Sue is going to the same facility that did my treatment--Helen Graham Cancer Center--although a different oncology practice. She will be getting the current standard of care which involves 4 infusions of Cytoxin and Taxotere. That likely would have been my chemo treatment if I had it now, 18 months later. The Taxotere is a new generation Taxol (which I had), and is reported to have fewer side effects, most notably the neuropathy, which I still have. Sue is very happy to avoid the Taxol. She is diabetic, and the steroids that are given with the chemo are likely to mess with that some.
Sue also will be getting a full 6 weeks of radiation. Hopefully, I can guide her through that a little better than I was guided so that she doesn't experience a bad burn.
Sue also plans to get a hysterectomy so that she can take the post-menopausal estrogen suppressing drug, instead of the pre-menopausal drug I am taking--Tamoxifen.
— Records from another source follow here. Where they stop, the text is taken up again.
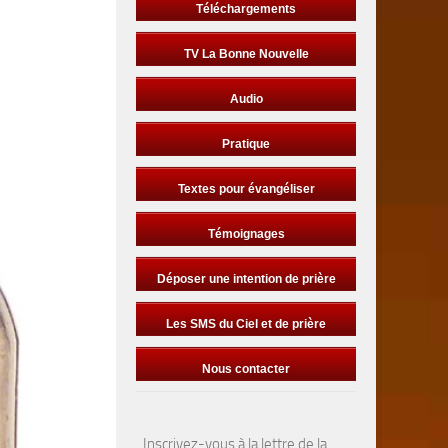
Téléchargements
TV La Bonne Nouvelle
Audio
Pratique
Textes pour évangéliser
Témoignages
Déposer une intention de prière
Les SMS du Ciel et de prière
Nous contacter
Inscrivez-vous à la lettre de la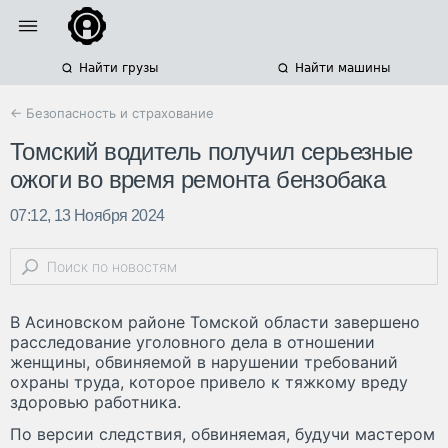
Найти грузы
Найти машины
← Безопасность и страхование
Томский водитель получил серьезные
ожоги во время ремонта бензобака
07:12, 13 Ноября 2024
В Асиновском районе Томской области завершено
расследование уголовного дела в отношении
женщины, обвиняемой в нарушении требований
охраны труда, которое привело к тяжкому вреду
здоровью работника.
По версии следствия, обвиняемая, будучи мастером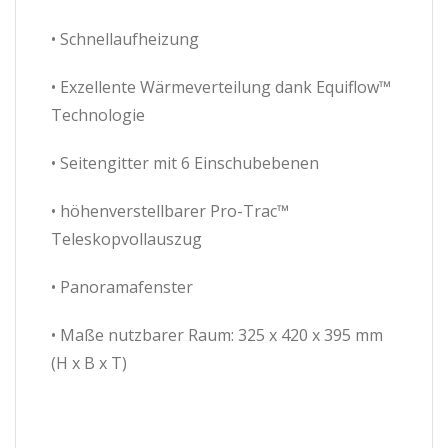
• Schnellaufheizung
• Exzellente Wärmeverteilung dank Equiflow™
Technologie
• Seitengitter mit 6 Einschubebenen
• höhenverstellbarer Pro-Trac™
Teleskopvollauszug
• Panoramafenster
• Maße nutzbarer Raum: 325 x 420 x 395 mm
(H x B x T)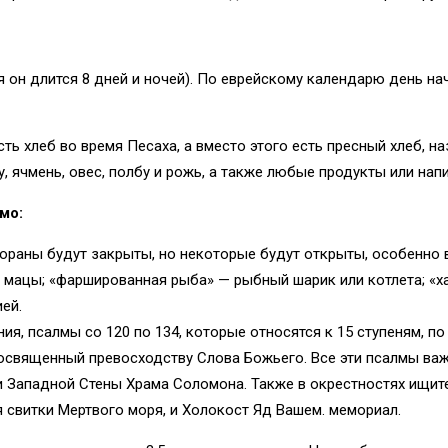
я он длится 8 дней и ночей). По еврейскому календарю день на
есть хлеб во время Песаха, а вместо этого есть пресный хлеб,
, ячмень, овес, полбу и рожь, а также любые продукты или напи
мо:
раны будут закрыты, но некоторые будут открыты, особенно в 
з мацы; «фаршированная рыба» — рыбный шарик или котлета; «ха
ей.
ния, псалмы со 120 по 134, которые относятся к 15 ступеням, 
посвященный превосходству Слова Божьего. Все эти псалмы ва
и Западной Стены Храма Соломона. Также в окрестностях ищите
я свитки Мертвого моря, и Холокост Яд Вашем. мемориал.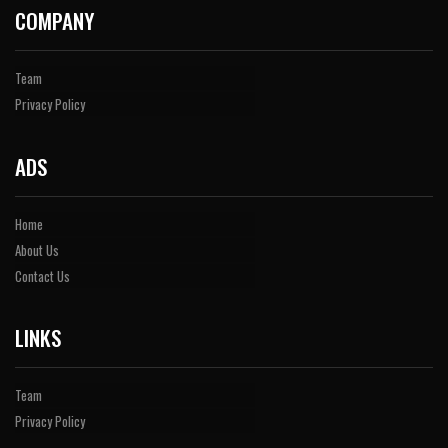
COMPANY
Team
Privacy Policy
ADS
Home
About Us
Contact Us
LINKS
Team
Privacy Policy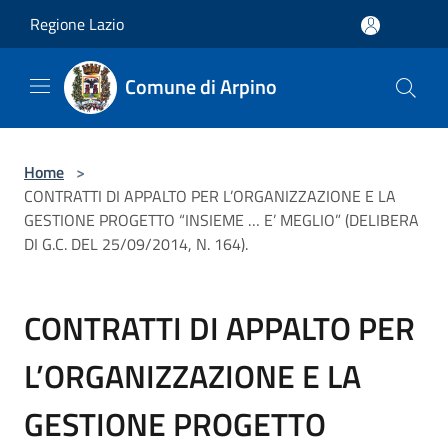
Salta al contenuto principale
Regione Lazio
Comune di Arpino
Home
>
CONTRATTI DI APPALTO PER L’ORGANIZZAZIONE E LA
GESTIONE PROGETTO “INSIEME … E’ MEGLIO” (DELIBERA
DI G.C. DEL 25/09/2014, N. 164).
CONTRATTI DI APPALTO PER
L’ORGANIZZAZIONE E LA
GESTIONE PROGETTO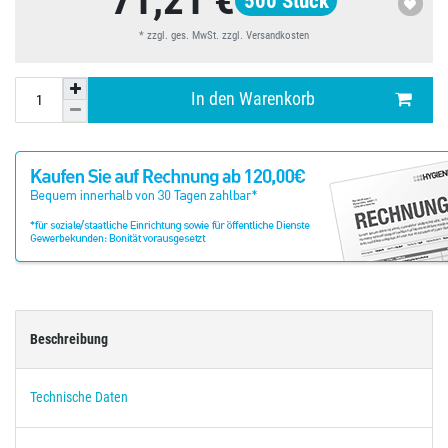
71,21 €
500
Stück
* zzgl. ges. MwSt. zzgl.
Versandkosten
In den Warenkorb
Beschreibung
Technische Daten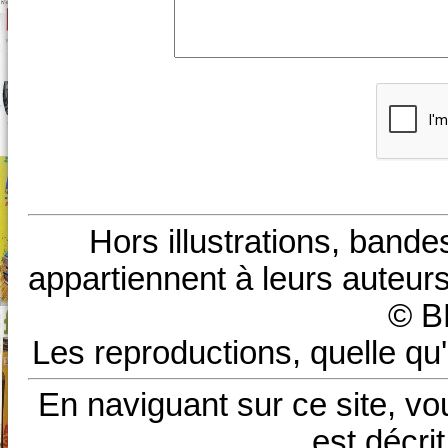
Hors illustrations, bande
appartiennent à leurs auteurs
© B
Les reproductions, quelle qu'
En naviguant sur ce site, vo
est décri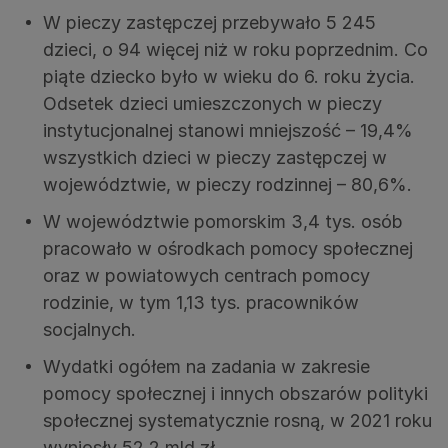
W pieczy zastępczej przebywało 5 245
dzieci, o 94 więcej niż w roku poprzednim. Co
piąte dziecko było w wieku do 6. roku życia.
Odsetek dzieci umieszczonych w pieczy
instytucjonalnej stanowi mniejszość – 19,4%
wszystkich dzieci w pieczy zastępczej w
województwie, w pieczy rodzinnej – 80,6%.
W województwie pomorskim 3,4 tys. osób
pracowało w ośrodkach pomocy społecznej
oraz w powiatowych centrach pomocy
rodzinie, w tym 1,13 tys. pracowników
socjalnych.
Wydatki ogółem na zadania w zakresie
pomocy społecznej i innych obszarów polityki
społecznej systematycznie rosną, w 2021 roku
wyniosły 52,2 mld zł.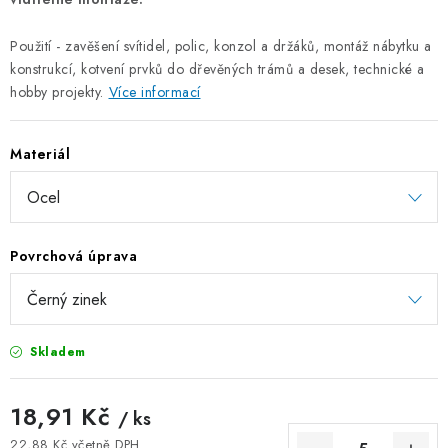
ZÁVĚSNÉ ŘETĚZY PRO KVĚTINÁČE
Použití - zavěšení svítidel, polic, konzol a držáků, montáž nábytku a
konstrukcí, kotvení prvků do dřevěných trámů a desek, technické a
Úvod
O nás
Spolupráce
Novinky
Kontakt
hobby projekty.
Více informací
Materiál
Povrchová úprava
Skladem
18,91 Kč
/ ks
22,88 Kč včetně DPH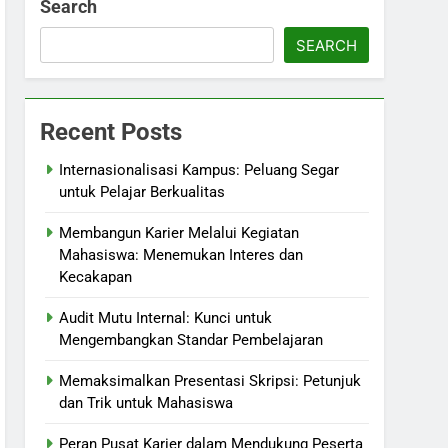
Search
SEARCH
Recent Posts
Internasionalisasi Kampus: Peluang Segar
untuk Pelajar Berkualitas
Membangun Karier Melalui Kegiatan
Mahasiswa: Menemukan Interes dan
Kecakapan
Audit Mutu Internal: Kunci untuk
Mengembangkan Standar Pembelajaran
Memaksimalkan Presentasi Skripsi: Petunjuk
dan Trik untuk Mahasiswa
Peran Pusat Karier dalam Mendukung Peserta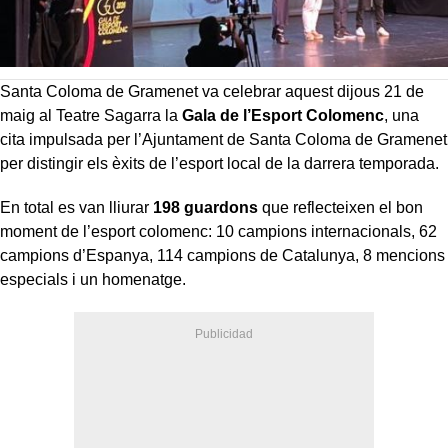
Santa Coloma de Gramenet va celebrar aquest dijous 21 de
maig al Teatre Sagarra la
Gala de l’Esport Colomenc
, una
cita impulsada per l’Ajuntament de Santa Coloma de Gramenet
per distingir els èxits de l’esport local de la darrera temporada.
En total es van lliurar
198 guardons
que reflecteixen el bon
moment de l’esport colomenc: 10 campions internacionals, 62
campions d’Espanya, 114 campions de Catalunya, 8 mencions
especials i un homenatge.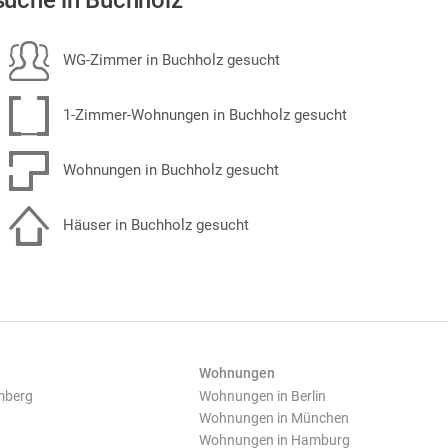
uche in Buchholz
WG-Zimmer in Buchholz gesucht
1-Zimmer-Wohnungen in Buchholz gesucht
Wohnungen in Buchholz gesucht
Häuser in Buchholz gesucht
Wohnungen
mberg
Wohnungen in Berlin
Wohnungen in München
Wohnungen in Hamburg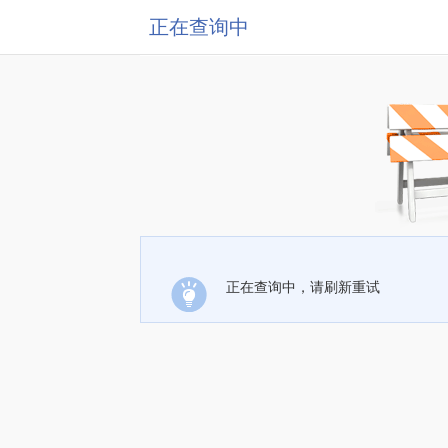
正在查询中
正在查询中，请刷新重试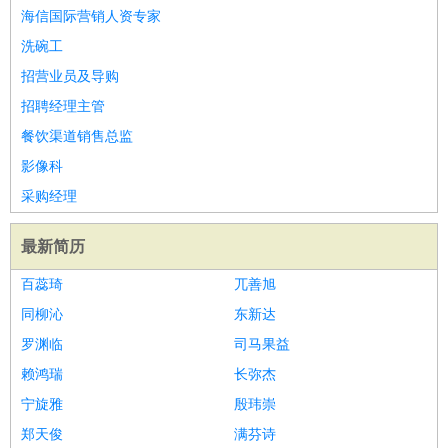
海信国际营销人资专家
洗碗工
招营业员及导购
招聘经理主管
餐饮渠道销售总监
影像科
采购经理
最新简历
百蕊琦
兀善旭
同柳沁
东新达
罗渊临
司马果益
赖鸿瑞
长弥杰
宁旋雅
殷玮崇
郑天俊
满芬诗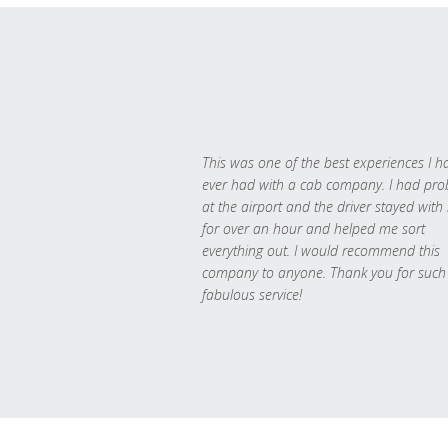
This was one of the best experiences I h
ever had with a cab company. I had pr
at the airport and the driver stayed with
for over an hour and helped me sort
everything out. I would recommend this
company to anyone. Thank you for such
fabulous service!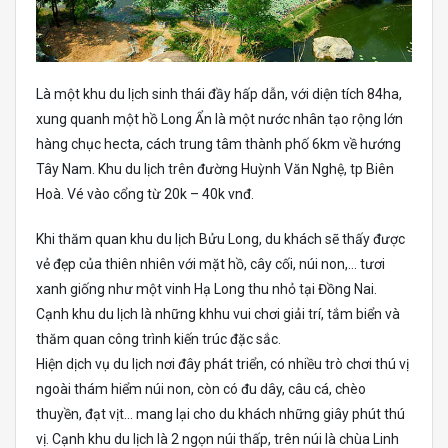
Là một khu du lịch sinh thái đầy hấp dẫn, với diện tích 84ha,
xung quanh một hồ Long Ẩn là một nước nhân tạo rộng lớn
hàng chục hecta, cách trung tâm thành phố 6km về hướng
Tây Nam. Khu du lịch trên đường Huỳnh Văn Nghệ, tp Biên
Hoà. Vé vào cổng từ 20k – 40k vnđ.
Khi thăm quan khu du lịch Bửu Long, du khách sẽ thấy được
vẻ đẹp của thiên nhiên với mặt hồ, cây cối, núi non,… tươi
xanh giống như một vinh Hạ Long thu nhỏ tại Đồng Nai.
Cạnh khu du lịch là những khhu vui chơi giải trí, tắm biển và
thăm quan công trình kiến trúc đặc sắc.
Hiện dịch vụ du lịch nơi đây phát triển, có nhiều trò chơi thú vị
ngoài thám hiểm núi non, còn có đu dây, câu cá, chèo
thuyền, đạt vịt… mang lại cho du khách những giây phút thú
vị. Cạnh khu du lịch là 2 ngọn núi thấp, trên núi là chùa Linh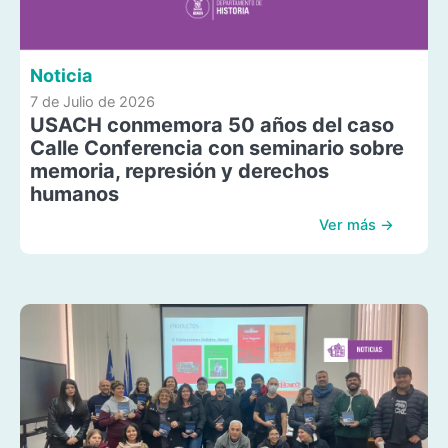
Noticia
7 de Julio de 2026
USACH conmemora 50 años del caso
Calle Conferencia con seminario sobre
memoria, represión y derechos
humanos
Ver más →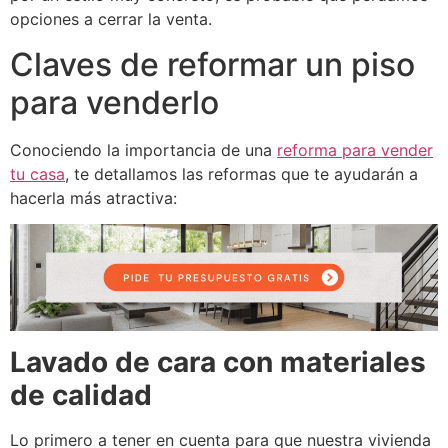
opciones a cerrar la venta.
Claves de reformar un piso
para venderlo
Conociendo la importancia de una
reforma para vender
tu casa
, te detallamos las reformas que te ayudarán a
hacerla más atractiva:
Lavado de cara con materiales
de calidad
Lo primero a tener en cuenta para que nuestra vivienda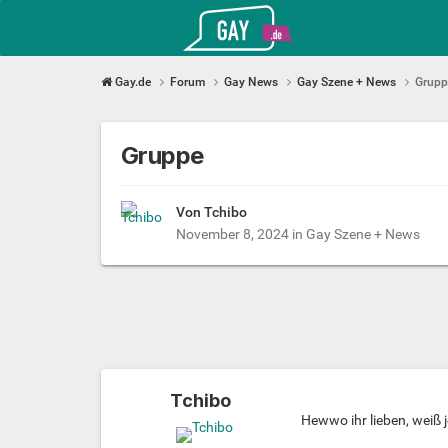
Gay.de
Gay.de
Forum
Gay News
Gay Szene + News
Grupp
Gruppe
Von
Tchibo
November 8, 2024
in
Gay Szene + News
Tchibo
Hewwo ihr lieben, weiß j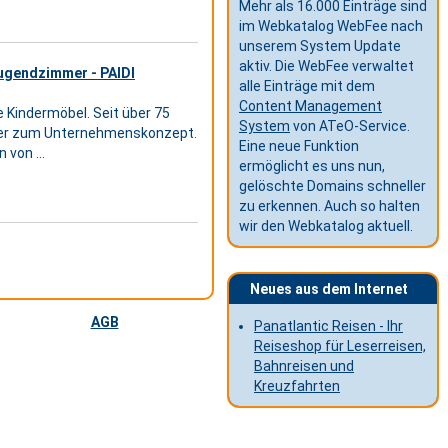
Mehr als 16.000 Einträge sind
im Webkatalog WebFee nach
unserem System Update
aktiv. Die WebFee verwaltet
Jugendzimmer - PAIDI
alle Einträge mit dem
Content Management
e Kindermöbel. Seit über 75
System
von ATeO-Service.
mmer zum Unternehmenskonzept.
Eine neue Funktion
 von ...
ermöglicht es uns nun,
gelöschte Domains schneller
zu erkennen. Auch so halten
wir den Webkatalog aktuell.
Neues aus dem Internet
AGB
Panatlantic Reisen - Ihr
Reiseshop für Leserreisen,
Bahnreisen und
Kreuzfahrten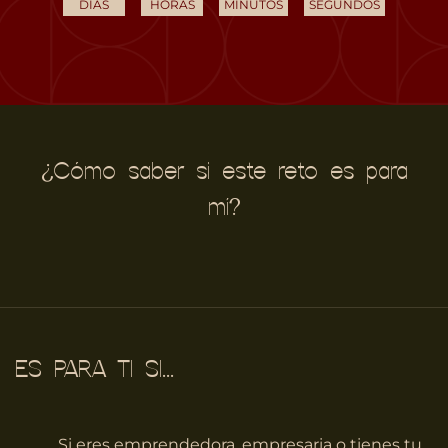
DÍAS
HORAS
MINUTOS
SEGUNDOS
¿Cómo saber si este reto es para
mí?
ES PARA TI SI...
Si eres emprendedora, empresaria o tienes tu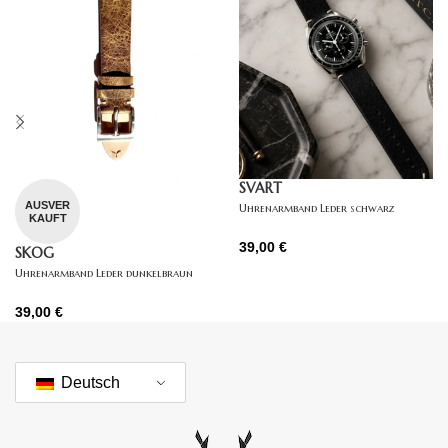
SVART
AUSVER
Uhrenarmband Leder schwarz
KAUFT
39,00
€
SKOG
Uhrenarmband Leder dunkelbraun
39,00
€
Deutsch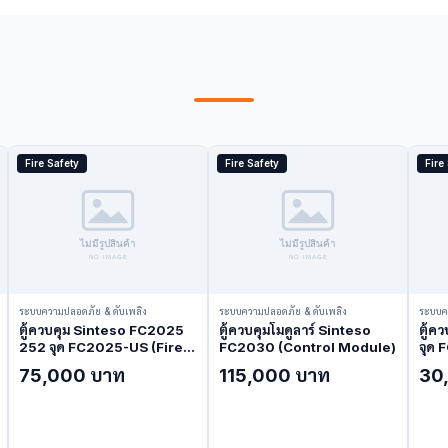
Fire Safety
Fire Safety
Fire
ระบบความปลอดภัย & ดับเพลิง
ระบบความปลอดภัย & ดับเพลิง
ระบบค
ตู้ควบคุม Sinteso FC2025
ตู้ควบคุมโมดูลาร์ Sinteso
ตู้ค
252 จุด FC2025-US (Fire
FC2030 (Control Module)
จุด 
Alarm Control Panel)
Cont
75,000 บาท
115,000 บาท
30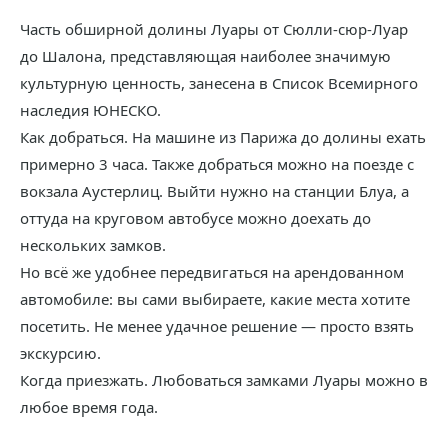
Часть обширной долины Луары от Сюлли-сюр-Луар
до Шалона, представляющая наиболее значимую
культурную ценность, занесена в Список Всемирного
наследия ЮНЕСКО.
Как добраться. На машине из Парижа до долины ехать
примерно 3 часа. Также добраться можно на поезде с
вокзала Аустерлиц. Выйти нужно на станции Блуа, а
оттуда на круговом автобусе можно доехать до
нескольких замков.
Но всё же удобнее передвигаться на арендованном
автомобиле: вы сами выбираете, какие места хотите
посетить. Не менее удачное решение — просто взять
экскурсию.
Когда приезжать. Любоваться замками Луары можно в
любое время года.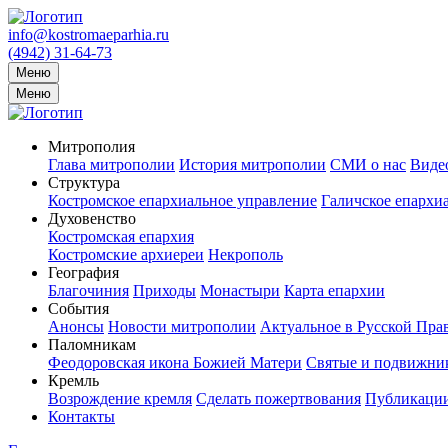
info@kostromaeparhia.ru
(4942) 31-64-73
Меню
Меню
Митрополия
Глава митрополии
История митрополии
СМИ о нас
Виде
Структура
Костромское епархиальное управление
Галичское епархи
Духовенство
Костромская епархия
Костромские архиереи
Некрополь
География
Благочиния
Приходы
Монастыри
Карта епархии
События
Анонсы
Новости митрополии
Актуальное в Русской Пра
Паломникам
Феодоровская икона Божией Матери
Святые и подвижник
Кремль
Возрождение кремля
Сделать пожертвования
Публикаци
Контакты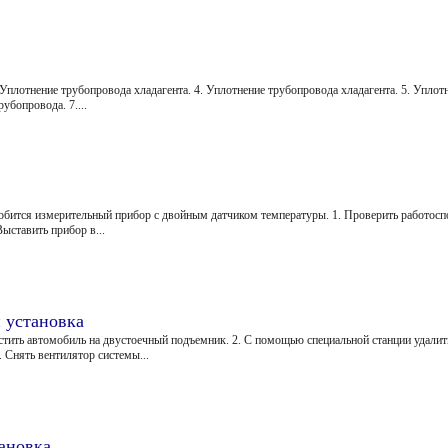
Уплотнение трубопровода хладагента. 4. Уплотнение трубопровода хладагента. 5. Уплотн
бопровода. 7....
бится измерительный прибор с двойным датчиком температуры. 1. Проверить работосп
ыставить прибор в...
 установка
естить автомобиль на двустоечный подъемник. 2. С помощью специальной станции удалит
. Снять вентилятор системы...
ановка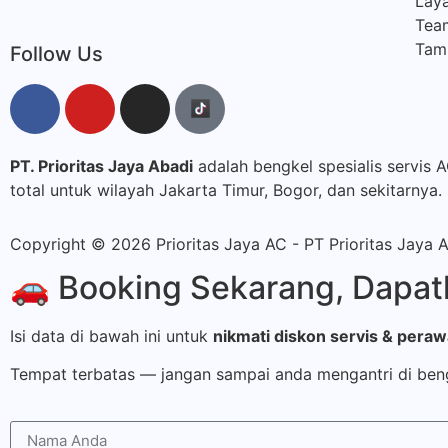
Laya
Tea
Tamb
Follow Us
PT. Prioritas Jaya Abadi
adalah bengkel spesialis servis 
total untuk wilayah Jakarta Timur, Bogor, dan sekitarnya.
Copyright © 2026 Prioritas Jaya AC - PT Prioritas Jaya 
🚗 Booking Sekarang, Dapatk
Isi data di bawah ini untuk
nikmati diskon servis & pera
Tempat terbatas — jangan sampai anda mengantri di ben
She prefers the side effects of that other drug.
Sue has been through cancer before, most closely with her daughter, who has had leukemia since she was 12. Sue is a very strong woman, but she is understandably fearful. She has been told that the night before the first chemo is the worst, and I agree with that. It is a fear of a huge unknown. But she seems as medically and emotionally prepared as possible to face the treatment.
How about a bunch of "ATTA-GIRLS" for Sue?